10) Yabancı terminolojilerin alınması ve benimsenmesi, tam tanımlama ve bilimsel kesinlik için bakış açısını keskinleştirdi, kendine özgü Arapça terminolojinin ve bilimsel dillerin oluşturulmasına götürdü.
11) Yazılı aktarım, önce Hicretin ilk yüzyılından beri ilerletilen geleneksel papirus endüstrisi ile, daha sonra ise Çin’den alınan ve İslam dünyasında yazı malzemesi olarak geniş bir yaygınlık kazanan kâğıdın üretimi için imalâthaneler kurulmasıyla da ciddî biçimde desteklendi.
12) 10. yüzyılda daha iyi ve daha uzun süre kalıcı mürekkebin, bir tür karışım olan isden mamul demir palamutu mürekkebinin geliştirilmesi siyah koyu bir yazıyı mümkün kıldı, böylece yazıların zaman içerisinde solmadan veya kahverengileşmeden daha uzun süreli kalıcılığı sağlandı.
Tam hakkıyla iddia edebiliriz ki Arap-İslam kültüründe bilimlerin hızlı, geniş ve köklü gelişimi üzerinde bütün bu faktörler hep birlikte rol oynamıştır ve bu faktörler sadece kısa bir zaman dilimi için değil, aksine yüzlerce yıl etkili olarak kalmışlardır.

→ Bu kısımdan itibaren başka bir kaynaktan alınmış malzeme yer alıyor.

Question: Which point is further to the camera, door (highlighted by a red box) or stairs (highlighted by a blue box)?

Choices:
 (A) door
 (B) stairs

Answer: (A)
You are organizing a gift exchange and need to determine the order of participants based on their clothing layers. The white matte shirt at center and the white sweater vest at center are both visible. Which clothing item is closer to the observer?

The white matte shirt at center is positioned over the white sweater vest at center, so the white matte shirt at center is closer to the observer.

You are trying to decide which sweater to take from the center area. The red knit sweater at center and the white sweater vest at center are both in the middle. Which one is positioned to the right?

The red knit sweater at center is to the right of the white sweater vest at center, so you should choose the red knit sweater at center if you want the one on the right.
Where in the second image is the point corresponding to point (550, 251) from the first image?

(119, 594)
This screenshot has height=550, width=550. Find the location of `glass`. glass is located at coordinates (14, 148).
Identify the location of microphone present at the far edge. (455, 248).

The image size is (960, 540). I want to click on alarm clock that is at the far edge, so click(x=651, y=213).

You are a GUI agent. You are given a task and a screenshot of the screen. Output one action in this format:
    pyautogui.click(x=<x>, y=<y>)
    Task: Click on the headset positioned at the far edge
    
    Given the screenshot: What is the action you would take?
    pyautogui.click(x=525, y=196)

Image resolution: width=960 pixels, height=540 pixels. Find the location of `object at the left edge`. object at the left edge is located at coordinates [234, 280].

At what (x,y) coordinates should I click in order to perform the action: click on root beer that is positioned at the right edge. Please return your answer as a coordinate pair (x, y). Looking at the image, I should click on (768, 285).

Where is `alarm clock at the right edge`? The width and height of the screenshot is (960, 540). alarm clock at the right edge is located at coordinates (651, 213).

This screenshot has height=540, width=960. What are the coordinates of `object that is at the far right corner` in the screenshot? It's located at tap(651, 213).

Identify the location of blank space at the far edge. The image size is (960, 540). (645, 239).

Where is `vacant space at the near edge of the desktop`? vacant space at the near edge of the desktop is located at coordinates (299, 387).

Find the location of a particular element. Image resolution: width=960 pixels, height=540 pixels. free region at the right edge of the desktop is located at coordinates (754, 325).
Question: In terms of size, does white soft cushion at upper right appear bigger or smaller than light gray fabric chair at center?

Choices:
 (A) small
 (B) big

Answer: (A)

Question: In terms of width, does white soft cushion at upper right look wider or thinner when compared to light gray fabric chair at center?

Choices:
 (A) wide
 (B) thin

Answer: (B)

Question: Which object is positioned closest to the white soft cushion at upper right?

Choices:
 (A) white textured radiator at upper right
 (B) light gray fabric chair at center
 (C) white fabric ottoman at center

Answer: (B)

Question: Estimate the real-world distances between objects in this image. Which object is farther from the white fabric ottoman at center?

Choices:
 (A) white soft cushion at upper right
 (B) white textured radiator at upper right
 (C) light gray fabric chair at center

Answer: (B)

Fuat Sezgin’in 2004 yılında Türkiye Bilimler Akademisi’nde verdiği bir konferanstan altını çizdiğim satırlar (konferans metninin tamamı için tıklayın):
- Batı uygarlığı, İslâm uygarlığının değişik coğrafi ve iktisadi şartlar altında gerçekleşen devamıdır.
- Arapça kitaplar 10. yüzyıldan itibaren Bizans’ta Yunanca’ya, İspanya’da Latince’ye çevrilmeğe başlandı. Arapça kitapların İspanya’da başlayan Latince’ye tercüme işi birkaç yüzyıl hemen hemen tamamı ile rahip ve papazların elinde idi; çünkü Avrupa’da onlardan başka okuyup yazma bilen kimse yok gibiydi. Örneğin, ilk usturlap kitapçığını yazan Lupitus (10. yy.) bir papazdı. Arapça rakamları Latin dünyasına geçiren din adamı Gerbert, sonraları 999-1003 yılları arasında papa olan kişidir.

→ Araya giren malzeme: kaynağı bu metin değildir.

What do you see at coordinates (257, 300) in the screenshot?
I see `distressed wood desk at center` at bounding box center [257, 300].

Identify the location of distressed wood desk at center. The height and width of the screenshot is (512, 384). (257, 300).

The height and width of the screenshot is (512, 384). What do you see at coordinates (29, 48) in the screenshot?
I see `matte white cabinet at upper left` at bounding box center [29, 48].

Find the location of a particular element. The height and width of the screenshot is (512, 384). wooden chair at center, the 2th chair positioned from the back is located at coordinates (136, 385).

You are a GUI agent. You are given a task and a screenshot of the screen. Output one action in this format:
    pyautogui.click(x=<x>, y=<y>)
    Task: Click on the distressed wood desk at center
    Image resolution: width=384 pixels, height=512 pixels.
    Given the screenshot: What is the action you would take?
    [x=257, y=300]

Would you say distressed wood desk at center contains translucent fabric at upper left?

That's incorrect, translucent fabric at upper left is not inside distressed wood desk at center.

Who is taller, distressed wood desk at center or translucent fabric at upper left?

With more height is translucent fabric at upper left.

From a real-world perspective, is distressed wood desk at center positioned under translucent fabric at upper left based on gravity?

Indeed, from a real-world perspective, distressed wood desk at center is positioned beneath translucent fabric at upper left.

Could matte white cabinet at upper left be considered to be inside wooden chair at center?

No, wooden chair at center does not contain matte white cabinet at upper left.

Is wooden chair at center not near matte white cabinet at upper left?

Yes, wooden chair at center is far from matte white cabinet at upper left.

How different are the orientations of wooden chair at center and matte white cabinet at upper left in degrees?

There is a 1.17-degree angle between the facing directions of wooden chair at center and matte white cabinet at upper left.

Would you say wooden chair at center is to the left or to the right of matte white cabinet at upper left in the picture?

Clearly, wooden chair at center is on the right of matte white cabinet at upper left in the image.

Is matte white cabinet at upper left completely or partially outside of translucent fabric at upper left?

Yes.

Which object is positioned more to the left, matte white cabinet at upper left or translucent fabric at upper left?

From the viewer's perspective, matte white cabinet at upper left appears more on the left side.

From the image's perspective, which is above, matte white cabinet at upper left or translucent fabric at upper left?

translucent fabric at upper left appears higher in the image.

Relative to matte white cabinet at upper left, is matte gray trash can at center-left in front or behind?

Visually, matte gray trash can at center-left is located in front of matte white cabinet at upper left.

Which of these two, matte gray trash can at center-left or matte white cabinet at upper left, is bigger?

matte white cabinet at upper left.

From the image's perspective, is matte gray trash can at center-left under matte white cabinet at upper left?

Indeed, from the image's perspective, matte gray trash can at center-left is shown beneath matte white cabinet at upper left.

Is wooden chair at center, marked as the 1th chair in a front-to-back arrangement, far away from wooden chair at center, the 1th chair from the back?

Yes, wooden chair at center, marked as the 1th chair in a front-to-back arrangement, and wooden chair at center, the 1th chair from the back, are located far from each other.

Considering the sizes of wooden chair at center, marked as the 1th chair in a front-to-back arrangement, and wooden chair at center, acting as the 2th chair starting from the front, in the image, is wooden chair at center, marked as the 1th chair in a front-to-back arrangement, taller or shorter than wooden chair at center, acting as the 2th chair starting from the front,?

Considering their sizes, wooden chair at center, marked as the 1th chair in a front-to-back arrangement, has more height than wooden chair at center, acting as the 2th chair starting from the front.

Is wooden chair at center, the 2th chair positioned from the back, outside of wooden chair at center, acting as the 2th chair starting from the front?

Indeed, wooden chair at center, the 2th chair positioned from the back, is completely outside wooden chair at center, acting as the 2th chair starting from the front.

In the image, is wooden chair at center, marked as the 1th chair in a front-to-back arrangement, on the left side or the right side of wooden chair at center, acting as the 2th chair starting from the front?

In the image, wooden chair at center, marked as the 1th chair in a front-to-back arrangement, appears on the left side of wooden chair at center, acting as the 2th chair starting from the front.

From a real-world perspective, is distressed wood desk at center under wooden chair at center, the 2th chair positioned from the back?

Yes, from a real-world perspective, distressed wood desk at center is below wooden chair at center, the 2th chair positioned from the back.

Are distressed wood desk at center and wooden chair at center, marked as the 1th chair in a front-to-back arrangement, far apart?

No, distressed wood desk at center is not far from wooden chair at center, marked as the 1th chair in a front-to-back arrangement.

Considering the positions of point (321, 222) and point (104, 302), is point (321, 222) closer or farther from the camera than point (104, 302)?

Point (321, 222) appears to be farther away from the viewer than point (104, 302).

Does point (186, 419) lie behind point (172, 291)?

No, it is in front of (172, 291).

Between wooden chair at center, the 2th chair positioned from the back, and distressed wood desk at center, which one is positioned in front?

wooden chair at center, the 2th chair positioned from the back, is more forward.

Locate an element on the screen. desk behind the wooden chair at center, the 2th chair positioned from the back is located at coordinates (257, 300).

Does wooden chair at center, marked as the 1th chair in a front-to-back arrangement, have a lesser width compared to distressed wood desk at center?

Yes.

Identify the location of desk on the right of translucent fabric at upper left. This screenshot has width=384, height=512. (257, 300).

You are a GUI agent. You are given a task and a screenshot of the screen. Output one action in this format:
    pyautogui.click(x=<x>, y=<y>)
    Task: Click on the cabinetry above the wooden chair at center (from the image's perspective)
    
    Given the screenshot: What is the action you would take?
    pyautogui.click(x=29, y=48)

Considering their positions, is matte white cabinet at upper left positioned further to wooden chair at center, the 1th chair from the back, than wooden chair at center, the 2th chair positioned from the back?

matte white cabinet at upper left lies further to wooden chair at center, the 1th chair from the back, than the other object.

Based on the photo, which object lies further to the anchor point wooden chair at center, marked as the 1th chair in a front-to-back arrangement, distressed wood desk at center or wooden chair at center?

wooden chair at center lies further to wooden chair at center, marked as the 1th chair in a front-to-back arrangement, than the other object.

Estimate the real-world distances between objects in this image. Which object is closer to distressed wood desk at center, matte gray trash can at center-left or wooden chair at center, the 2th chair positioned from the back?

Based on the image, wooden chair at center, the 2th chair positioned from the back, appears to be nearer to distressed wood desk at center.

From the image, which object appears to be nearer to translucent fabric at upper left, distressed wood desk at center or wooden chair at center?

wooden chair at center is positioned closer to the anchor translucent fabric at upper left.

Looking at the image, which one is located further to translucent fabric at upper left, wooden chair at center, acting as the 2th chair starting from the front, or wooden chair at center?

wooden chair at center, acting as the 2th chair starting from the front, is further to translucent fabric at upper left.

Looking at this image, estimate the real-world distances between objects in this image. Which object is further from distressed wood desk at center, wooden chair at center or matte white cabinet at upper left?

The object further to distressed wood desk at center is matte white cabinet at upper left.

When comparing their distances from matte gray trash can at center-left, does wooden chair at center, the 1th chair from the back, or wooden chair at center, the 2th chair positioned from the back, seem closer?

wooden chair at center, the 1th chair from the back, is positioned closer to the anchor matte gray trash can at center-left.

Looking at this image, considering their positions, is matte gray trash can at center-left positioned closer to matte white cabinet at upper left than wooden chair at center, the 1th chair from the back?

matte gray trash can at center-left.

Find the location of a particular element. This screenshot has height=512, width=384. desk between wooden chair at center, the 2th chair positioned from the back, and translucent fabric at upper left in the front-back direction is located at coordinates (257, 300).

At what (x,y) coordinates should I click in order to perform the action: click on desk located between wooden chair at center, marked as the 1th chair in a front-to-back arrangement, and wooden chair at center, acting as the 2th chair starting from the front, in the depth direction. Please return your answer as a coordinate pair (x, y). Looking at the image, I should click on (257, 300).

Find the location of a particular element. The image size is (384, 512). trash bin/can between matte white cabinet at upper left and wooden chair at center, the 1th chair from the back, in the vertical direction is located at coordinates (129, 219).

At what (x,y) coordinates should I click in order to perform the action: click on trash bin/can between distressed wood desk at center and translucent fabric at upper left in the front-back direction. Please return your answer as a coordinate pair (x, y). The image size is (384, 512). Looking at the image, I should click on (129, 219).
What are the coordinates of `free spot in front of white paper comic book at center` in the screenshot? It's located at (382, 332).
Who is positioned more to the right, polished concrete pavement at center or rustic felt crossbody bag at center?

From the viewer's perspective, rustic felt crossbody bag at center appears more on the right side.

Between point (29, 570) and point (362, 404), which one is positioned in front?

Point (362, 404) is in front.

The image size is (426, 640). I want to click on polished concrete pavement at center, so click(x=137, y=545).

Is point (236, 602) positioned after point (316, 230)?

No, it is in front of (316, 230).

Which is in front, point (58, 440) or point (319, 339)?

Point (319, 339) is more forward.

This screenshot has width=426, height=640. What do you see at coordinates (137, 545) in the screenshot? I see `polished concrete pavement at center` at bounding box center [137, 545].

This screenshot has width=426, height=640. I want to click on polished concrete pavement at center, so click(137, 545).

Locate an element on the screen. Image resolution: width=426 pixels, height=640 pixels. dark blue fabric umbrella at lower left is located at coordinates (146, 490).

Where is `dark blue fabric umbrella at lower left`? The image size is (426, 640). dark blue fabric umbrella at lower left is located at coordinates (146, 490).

- Avrupa kültür tarihi 13, 14 ve 15. yüzyıllarda büyük bilginler kaydeder ve onlara büyük buluşlar atfeder. Bu değerlendirmeler maalesef onların İslâm bilginleriyle olan bağları hiç göz önüne alınmadan yapılır.
- Bugüne kadar yapılan araştırmalara dayanarak şunu kesinlikle söyleyebiliriz ki, o bilginler sadece İslâm bilginlerinin dümen suyunda yüzüyorlardı; İslâm bilginlerinin seviyesine her bakımdan ulaşmış olmaktan çok uzaktılar.

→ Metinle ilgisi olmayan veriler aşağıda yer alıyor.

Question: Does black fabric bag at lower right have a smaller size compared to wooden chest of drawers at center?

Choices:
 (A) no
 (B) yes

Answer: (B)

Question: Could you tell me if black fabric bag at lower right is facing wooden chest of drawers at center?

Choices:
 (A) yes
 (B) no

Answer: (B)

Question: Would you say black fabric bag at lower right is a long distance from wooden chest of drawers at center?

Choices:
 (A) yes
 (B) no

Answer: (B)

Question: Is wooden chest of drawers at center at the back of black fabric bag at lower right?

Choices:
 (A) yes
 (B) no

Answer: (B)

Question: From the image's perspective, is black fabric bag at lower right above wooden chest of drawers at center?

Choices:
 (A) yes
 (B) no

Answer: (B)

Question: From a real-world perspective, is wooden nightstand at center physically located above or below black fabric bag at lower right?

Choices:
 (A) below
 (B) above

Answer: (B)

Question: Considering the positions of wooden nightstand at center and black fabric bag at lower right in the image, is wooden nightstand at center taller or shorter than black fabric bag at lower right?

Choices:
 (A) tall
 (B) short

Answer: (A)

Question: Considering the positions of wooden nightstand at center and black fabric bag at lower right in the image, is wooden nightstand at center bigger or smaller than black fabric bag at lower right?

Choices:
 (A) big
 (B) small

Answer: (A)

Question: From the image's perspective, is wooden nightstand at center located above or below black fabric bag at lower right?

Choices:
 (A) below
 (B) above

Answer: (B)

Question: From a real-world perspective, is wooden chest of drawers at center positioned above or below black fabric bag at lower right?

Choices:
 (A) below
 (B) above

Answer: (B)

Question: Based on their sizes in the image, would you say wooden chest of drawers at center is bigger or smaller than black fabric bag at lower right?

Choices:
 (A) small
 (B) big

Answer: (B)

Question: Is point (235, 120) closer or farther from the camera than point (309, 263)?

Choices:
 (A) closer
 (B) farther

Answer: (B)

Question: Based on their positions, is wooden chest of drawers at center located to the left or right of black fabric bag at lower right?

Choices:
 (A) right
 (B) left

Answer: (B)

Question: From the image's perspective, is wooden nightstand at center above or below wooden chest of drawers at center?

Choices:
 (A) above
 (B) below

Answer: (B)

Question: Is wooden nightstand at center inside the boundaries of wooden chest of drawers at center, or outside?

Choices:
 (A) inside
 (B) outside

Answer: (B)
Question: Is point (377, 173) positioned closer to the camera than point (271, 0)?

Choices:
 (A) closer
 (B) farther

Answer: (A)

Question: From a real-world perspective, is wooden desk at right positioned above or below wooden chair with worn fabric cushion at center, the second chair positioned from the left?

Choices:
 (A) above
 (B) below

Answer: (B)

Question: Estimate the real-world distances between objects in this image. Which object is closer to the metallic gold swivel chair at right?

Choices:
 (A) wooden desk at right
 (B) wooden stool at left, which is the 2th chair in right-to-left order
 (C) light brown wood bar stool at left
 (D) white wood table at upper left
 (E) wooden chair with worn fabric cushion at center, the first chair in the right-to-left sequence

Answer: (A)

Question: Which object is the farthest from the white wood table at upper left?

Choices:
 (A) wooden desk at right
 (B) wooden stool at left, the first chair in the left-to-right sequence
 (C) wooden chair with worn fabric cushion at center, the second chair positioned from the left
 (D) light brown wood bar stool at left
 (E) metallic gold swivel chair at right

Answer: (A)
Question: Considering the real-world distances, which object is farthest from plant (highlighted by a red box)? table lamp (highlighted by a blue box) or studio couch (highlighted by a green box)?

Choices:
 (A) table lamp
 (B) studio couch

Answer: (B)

- Avrupa’da bilimde küçük adımlarla yaratıcılık dönemi 16. yüzyılda başladı ve Avrupalılar İslâm dünyasını 17. yüzyıldan itibaren geçmeye başladılar.
- Avrupa’da yaklaşık 17. yüzyıla kadar kaynak anma kavramı yoktu ve çok yavaş gelişti. Ayrıca, birçok Arapça kitap tercümesi ya Avrupalı veya Yunanlı bilginlerin adı altında yüzyıllarca yayınlandı ve kullanıldı. Kaynak adı vermek alışkanlığı büyük Yunan bilginlerinde de çok zayıftı.
- Kaynakları sistemli bir şekilde verme, geçen kuşakların emeklerini anma prensibi İslâm kültür dünyasının karakteristik niteliklerinden biridir. Ne yazık ki bu gerçek bilimler tarihinde gözden kaçırılmaktadır.
- Ortaçağ Avrupası’nda tanınan en büyük matematikçinin neden bir İtalyan olduğunun sırrını artık biliyoruz. O, 13. yüzyılda yaşayan ve hayatının büyük bir kısmını Arap memleketlerinde geçiren Pizalı Leonardo’ydu.
- Ondan iki yüz yıl sonra yaşayan meşhur Leonardo da Vinci’nin şekillerini çizdiği alet, makine ve silahların İslâm dünyasından kaynaklandığını bugün biliyoruz. Bazı önemli Arapça kitapların uzun zamandan beri saklı kalmış İtalyanca tercümeleri 20. yüzyılda ortaya çıktı.
- Bütün geçmiş büyük uygarlıklarda olduğu gibi İslâm uygarlığı da politik, jeopolitik ve ekonomik koşullarla 16. yüzyıldan itibaren bir yıpranma çağı içine girdi.
- Uygarlık bayrağını taşıyacak ardılı kendisi geliştirmişti: Şimdi o uygarlığın bugünkü ve yarınki kuşakları bu ardılın başarısı önünde aşağılık ve yabancılık duygusuna düşmeden ondan hızla öğrenmek, ona ulaşmak gereksinimi ile karşı karşıya bulunuyor.